ProofWiki problem 21   ProofWiki problem 28   ProofWiki problem 24   ProofWiki problem 25   ProofWiki problem 39

ProofWiki problem 24 Let \(\xi\) be an irrational number. Then show there are infinitely many relatively prime integers \(p, q \in \mathbb{N}_{>0}\) such that: $$\left| {\xi - \frac{p}{q}}\right| < \frac {1}{\sqrt{5} q^2}$$

Finally, Problem 24 is another difficult problem. Its solution on the ProofWiki website requires a number of lemmas and some subtle reasoning. Solving a problem of this kind would require some planning capability, or at the very least the ability to backtrack and experiment with various ideas. This is something that GPT-4 doesn't appear to possess beyond what can be `computed' within the model itself.

GPT-4 does make the completely reasonable first step of approaching this problem using a continued fraction expansion of the irrational number \(\xi\). Many approximation problems of this kind do indeed proceed this way.
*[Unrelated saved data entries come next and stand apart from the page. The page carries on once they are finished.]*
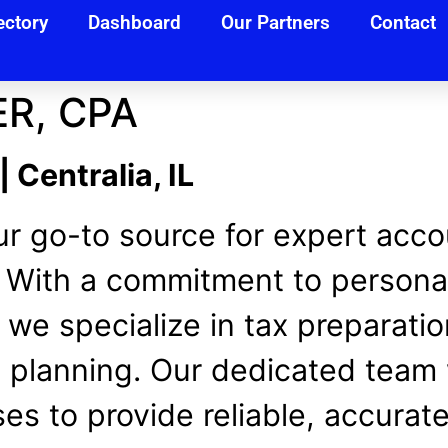
ectory
Dashboard
Our Partners
Contact
R, CPA
Centralia, IL
r go-to source for expert accou
L. With a commitment to persona
, we specialize in tax preparat
 planning. Our dedicated team 
es to provide reliable, accurate,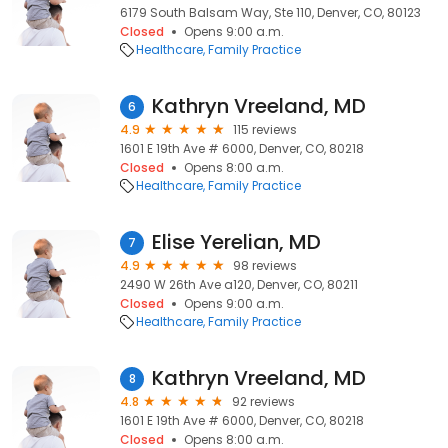
6179 South Balsam Way, Ste 110, Denver, CO, 80123
Closed
Opens 9:00 a.m.
Healthcare
Family Practice
Kathryn Vreeland, MD
6
4.9
115 reviews
1601 E 19th Ave # 6000, Denver, CO, 80218
Closed
Opens 8:00 a.m.
Healthcare
Family Practice
Elise Yerelian, MD
7
4.9
98 reviews
2490 W 26th Ave a120, Denver, CO, 80211
Closed
Opens 9:00 a.m.
Healthcare
Family Practice
Kathryn Vreeland, MD
8
4.8
92 reviews
1601 E 19th Ave # 6000, Denver, CO, 80218
Closed
Opens 8:00 a.m.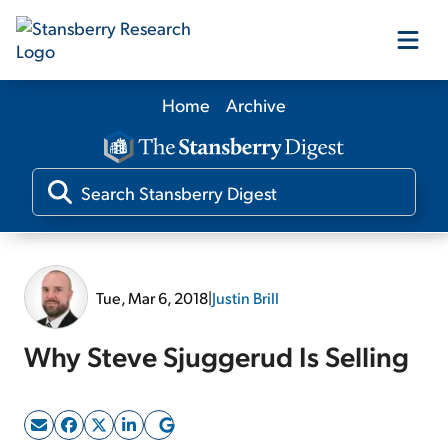
Home
Archive
Our Products
Our Editors
Media
Tue, Mar 6, 2018
|
Justin Brill
Free Resources
Why Steve Sjuggerud Is Selling
Log In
Continued fractions yield a sequence of convergents \(p_n/q_n\) that converge to the irrational number \(\xi\).

After picking a reasonable theorem from the theory of continued fractions and applying it, GPT-4 has the following expression $$q_n q_{n+1} > \sqrt{5} q_n^2$$ At this point it is clear that GPT-4 does not know how to proceed, but knows what it should end up with, so makes the unsubstantiated claim that this inequality is satisfied when \(q_{n+1} > \sqrt{5} q_n\).
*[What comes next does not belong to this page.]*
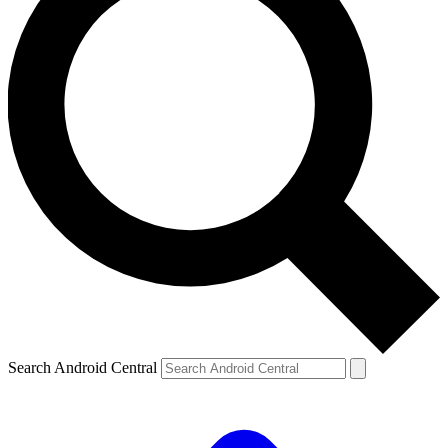
Search Android Central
There is no reason to infer that this should be the case at this point in the problem and if the particular chosen approach is to work out, this would have to be proved. Instead of doing so, GPT-4 just asserts that it is true without attempting to prove it.

When asked directly how to prove this statement GPT-4 clearly has no idea how to do so and makes a completely bogus claim that a sequence with linear growth will eventually outgrow a sequence with exponential growth. It seems to be common for GPT-4 to hallucinate details when things aren't working out or if it doesn't know a reasonable answer.